Debbie Matney - Response to #OklaEd Content Challenge
What inspired you to teach this topic?
Flying, fickle, apostophes. Everywhere. Filling any empty space within a nano unit of an "s."
What does the lesson entail?
A little of everything. Lecture (kids love hearing the words "flying fickle" and I love saying them). Text reading, written practice, and an illustration. Students create their own 'Apostrophe' and name it. Below, they write a "Possessive Apostrophe Example" related to their picture, a "Contraction Apostrophe Example" related to their picture, and a "NO APOSTROPHE Plural Noun Example" related to their picture.

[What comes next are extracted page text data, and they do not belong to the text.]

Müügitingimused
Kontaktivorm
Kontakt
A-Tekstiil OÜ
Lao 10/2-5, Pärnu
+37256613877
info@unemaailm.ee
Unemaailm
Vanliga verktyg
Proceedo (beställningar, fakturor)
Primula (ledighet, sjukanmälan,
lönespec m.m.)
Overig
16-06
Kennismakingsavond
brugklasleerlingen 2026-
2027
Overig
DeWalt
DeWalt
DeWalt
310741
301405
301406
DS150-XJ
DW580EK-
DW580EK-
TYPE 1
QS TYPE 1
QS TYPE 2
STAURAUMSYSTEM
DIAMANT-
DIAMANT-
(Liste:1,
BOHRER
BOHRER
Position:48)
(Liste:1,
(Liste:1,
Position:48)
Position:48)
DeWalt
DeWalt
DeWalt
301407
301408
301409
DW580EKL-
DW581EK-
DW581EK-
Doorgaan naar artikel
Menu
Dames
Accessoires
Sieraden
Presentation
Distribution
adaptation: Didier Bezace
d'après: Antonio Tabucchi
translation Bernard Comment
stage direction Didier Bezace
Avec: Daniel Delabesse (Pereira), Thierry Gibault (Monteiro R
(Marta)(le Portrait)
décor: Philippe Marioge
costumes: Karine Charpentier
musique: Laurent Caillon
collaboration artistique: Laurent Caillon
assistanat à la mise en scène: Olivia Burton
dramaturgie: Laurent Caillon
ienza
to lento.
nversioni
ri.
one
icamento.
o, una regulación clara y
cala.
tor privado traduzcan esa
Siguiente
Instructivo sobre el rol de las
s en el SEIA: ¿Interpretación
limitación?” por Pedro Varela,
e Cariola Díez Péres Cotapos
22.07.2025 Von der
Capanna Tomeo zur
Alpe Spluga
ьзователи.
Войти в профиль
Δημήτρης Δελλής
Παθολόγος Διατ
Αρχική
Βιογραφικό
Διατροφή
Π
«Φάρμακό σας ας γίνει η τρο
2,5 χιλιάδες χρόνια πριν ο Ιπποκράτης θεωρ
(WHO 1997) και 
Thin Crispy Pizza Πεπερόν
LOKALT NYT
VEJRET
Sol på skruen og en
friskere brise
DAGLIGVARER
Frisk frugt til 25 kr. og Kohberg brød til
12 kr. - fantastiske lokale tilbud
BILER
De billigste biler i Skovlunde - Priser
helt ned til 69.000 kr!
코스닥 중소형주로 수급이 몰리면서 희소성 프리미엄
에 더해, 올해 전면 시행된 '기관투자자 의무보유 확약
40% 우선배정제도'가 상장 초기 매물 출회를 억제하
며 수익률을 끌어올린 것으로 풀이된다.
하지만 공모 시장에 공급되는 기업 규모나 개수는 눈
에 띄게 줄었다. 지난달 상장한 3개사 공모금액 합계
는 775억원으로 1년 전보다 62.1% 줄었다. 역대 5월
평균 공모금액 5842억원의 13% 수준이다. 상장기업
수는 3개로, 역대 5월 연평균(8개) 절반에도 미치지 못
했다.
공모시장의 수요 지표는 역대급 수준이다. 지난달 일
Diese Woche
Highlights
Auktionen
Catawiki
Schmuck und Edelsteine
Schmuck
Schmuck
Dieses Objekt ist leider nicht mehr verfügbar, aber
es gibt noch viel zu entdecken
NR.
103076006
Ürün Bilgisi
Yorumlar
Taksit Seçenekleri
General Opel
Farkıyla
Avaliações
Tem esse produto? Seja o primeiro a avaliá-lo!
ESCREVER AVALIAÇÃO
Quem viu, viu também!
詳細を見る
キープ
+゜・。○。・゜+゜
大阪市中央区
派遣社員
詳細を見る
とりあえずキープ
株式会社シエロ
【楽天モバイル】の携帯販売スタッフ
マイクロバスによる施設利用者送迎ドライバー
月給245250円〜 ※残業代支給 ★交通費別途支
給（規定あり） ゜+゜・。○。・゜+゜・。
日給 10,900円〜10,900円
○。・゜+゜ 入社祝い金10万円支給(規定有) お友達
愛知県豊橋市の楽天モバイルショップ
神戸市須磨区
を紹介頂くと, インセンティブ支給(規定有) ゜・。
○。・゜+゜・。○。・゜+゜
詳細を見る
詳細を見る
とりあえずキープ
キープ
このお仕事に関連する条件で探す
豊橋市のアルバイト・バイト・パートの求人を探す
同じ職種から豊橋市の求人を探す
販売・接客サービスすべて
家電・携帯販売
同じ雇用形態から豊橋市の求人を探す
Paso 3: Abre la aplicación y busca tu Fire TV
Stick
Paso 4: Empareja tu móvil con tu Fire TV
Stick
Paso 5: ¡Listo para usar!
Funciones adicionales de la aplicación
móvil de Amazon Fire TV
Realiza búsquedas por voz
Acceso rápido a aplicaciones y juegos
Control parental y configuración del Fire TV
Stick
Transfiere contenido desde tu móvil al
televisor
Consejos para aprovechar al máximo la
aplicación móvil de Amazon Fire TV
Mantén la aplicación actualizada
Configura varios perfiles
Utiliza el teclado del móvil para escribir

What's your favorite part of the lesson?
I'm torn, really. I LOVE the hanging apostrophe. The kids get the idea of "just hanging out" - and it just works. I also love the Apostrophe Creature portion, and not just because sixthies love to color (read: stay silent and focused for more than 46.8 seconds), but because I get to say this: "The writing part is important, but the creative part is important, too. You know those apps everyone has on their phones? Well, the people who make those _didn't have apps_ when they were your age. But I bet they had really big, creative imaginations. So ... what does the apostrophe shape look like besides an apostrophe?"
What do the kids learn?
What DON'T they learn - that would be a shorter list.
They learn to imagine more than what they see, and create it.
They learn that writing well isn't easy, but it's worth it, and yes, Mrs. Matney will keep making you edit until it's perfect.
I hope they get some of that valuable "grit" everyone talks about.
And yeah, they learn to - shoot, they learn they are able to stop and think - a skill I hope prevents much more than flying fickle apostrophe syndrome.
Possessive: "The three swag alien's spaceship is red and green."
Contraction: "I've been on the swag spaceship before."
NO APOSTROPHE: "There are three swag aliens on the swag spaceship."